Berne did not arrive at fiction in a straight line. Before publishing novels, she spent time in graduate school and worked in teaching and grant writing. That longer route into authorship gives her career a grounded feel. She built a life first, then brought all that patience and observation to the page.
Her debut novel, You May Kiss the Bride, appeared in 2017 and introduced the Penhallow family, a proud Regency clan forever getting tangled up in duty, money, reputation, and inconvenient feelings. From there she kept widening the world with books like The Laird Takes a Bride, The Bride Takes a Groom, and Engaged to the Earl, each one focused on a new couple while still staying connected to the same web of siblings, cousins, neighbors, and formidable elders.
She clearly likes taking familiar romance setups and nudging them sideways.
In The Laird Takes a Bride, an ancient decree forces a Highland laird into marriage. In The Bride Takes a Groom, a practical arrangement between a captain and an heiress turns unexpectedly tender. Engaged to the Earl plays with the difference between a dazzling match and a lasting one, while The Worst Duke in the World gives readers a widowed duke, a sharp young heroine, a child, and even a prize pig in one of the series' funniest premises.
Berne has said that some of her favorite scenes to write are conversations where characters cannot quite say what they mean. That makes a lot of sense once you read her. Her books are full of subtext, misread signals, polite speeches carrying impolite feelings, and the long slow work of people understanding themselves. The tension often lives in the gap between good manners and real desire.

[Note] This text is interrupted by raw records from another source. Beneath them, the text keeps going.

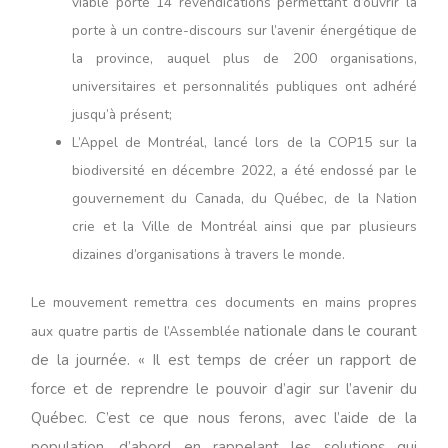
viable porte 14 revendications permettant d’ouvrir la
porte à un contre-discours sur l’avenir énergétique de
la province, auquel plus de 200 organisations,
universitaires et personnalités publiques ont adhéré
jusqu’à présent;
L’Appel de Montréal, lancé lors de la COP15 sur la
biodiversité en décembre 2022, a été endossé par le
gouvernement du Canada, du Québec, de la Nation
crie et la Ville de Montréal ainsi que par plusieurs
dizaines d’organisations à travers le monde.
Le mouvement remettra ces documents en mains propres
nationale dans le courant
aux quatre partis de l’Assemblée
de la journée.
« Il est temps de créer un rapport de
force et de reprendre le pouvoir d’agir sur l’avenir du
Québec. C’est ce que nous ferons, avec l’aide de la
population, d’abord en rappelant les solutions qui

Her later novel The Redemption of Philip Thane shows how playful she can be with structure. It drops a Regency rake into a time-loop story and then uses that clever premise for something emotional rather than merely clever. Across her work, that seems to be Berne's lane: witty surfaces, strong family dynamics, and real change, especially for characters who begin the book a little too pleased with themselves. Readers who like banter, slow-burn attraction, and heroines with backbone tend to find a lot to enjoy there.
These days Berne lives with her family in the Pacific Northwest. She has mentioned carrying a notebook and pen because ideas can arrive anywhere, which feels perfectly on-brand. Her novels pay close attention to talk, timing, and the tiny shifts in a relationship, the sort of things a writer would want to catch before they disappear.